Contract documents do not seem to have been issued by the university until November 2002 and, in a letter dated 2 December 2002, ERDC responded that they were not willing to sign the contract and were only willing to proceed on a quantum meruit basis. Throughout the period prior to this letter ERDC had issued their applications for payment as if the JCT form of contract had applied, using the rates and prices from their original tender.
The case is particularly interesting because whilst the parties disagreed as to whether the letters of appointment gave rise to a contract for works executed during the period prior to 1 September 2002 (and the court held that they did), they were in agreement that there was no contract at all for the works executed after 1 September 2002. For this period the court had to decide how ERDC were to be recompensed for the work they had undertaken, leading to an interesting analysis of the various authorities on quantum meruit claims.

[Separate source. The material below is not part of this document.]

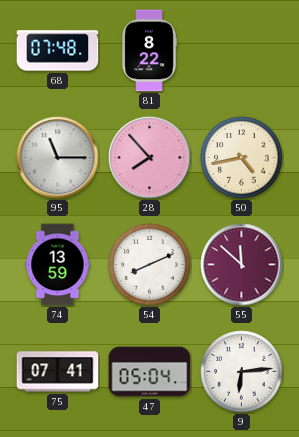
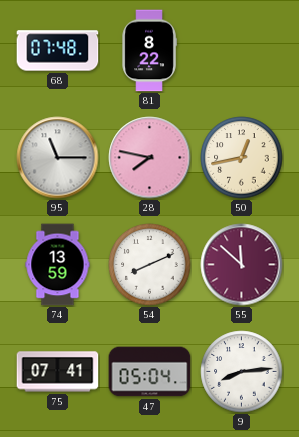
28: 7:53 -> 7:47
50: 4:43 -> 12:43
9: 6:14 -> 8:14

Quantum meruit means (literally) “the amount he deserves” or “what the job is worth” and is the means by which the courts will determine what should be paid to a contractor in circumstances where work has been undertaken at the employer’s request but there is no contract.

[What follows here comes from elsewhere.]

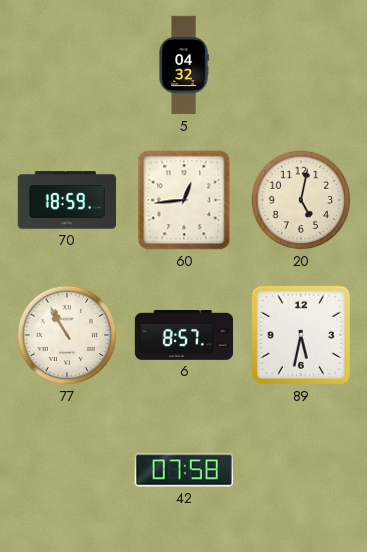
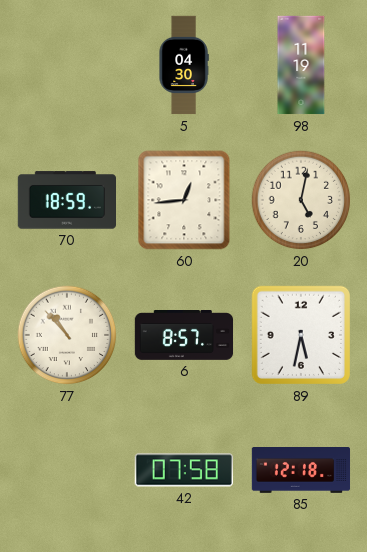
5: 04:32 -> 04:30
98: none -> 11:19
77: 10:55 -> 10:53
85: none -> 12:18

ERDC’s starting point for a quantum meruit valuation was the costs they had actually and properly incurred in carrying out the works should be paid, together with a reasonable or normal profit margin, as this represented a fair commercial rate for the work done and, hence, its value to the university. ERDC said the costs would necessarily include any prolongation and disruption costs, provided that the contractor was not responsible for the delay or inefficiency.
The university took a somewhat different approach, pointing out that, for the period prior to 1 September 2002, ERDC had an entitlement to be paid in accordance with the rates and prices in their tender. As a consequence it was both illogical and unfair that simply because the letters of appointment lapsed after this date, a different basis of remuneration that was more favourable to ERDC should be applied. The university’s position was therefore that the quantum meruit valuation should be the reasonable value of the benefit it had received, and the contractor should receive a fair commercial rate. In this case the contractor had submitted a tender which the university was able to demonstrate by reference to the other tenders received was a fair commercial price, and ERDC had continued to use rates and prices from this tender as the basis of their interim applications for long after the letters of appointment had lapsed.
In giving his decision the judge was clearly influenced by the unusual circumstances of the case in that there was a move from a contractual basis of reimbursement (i.e. prior to 1 September 2002) to a non-contractual basis of reimbursement, and that in such circumstances it would not be right to move from a rates based assessment to one based entirely upon ERDC’s costs. In the words of the university’s expert “… a price or rate that was reasonable before 1 September, in my opinion, does not become unreasonable after 1 September simply because the authority in the letter of appointment expires”.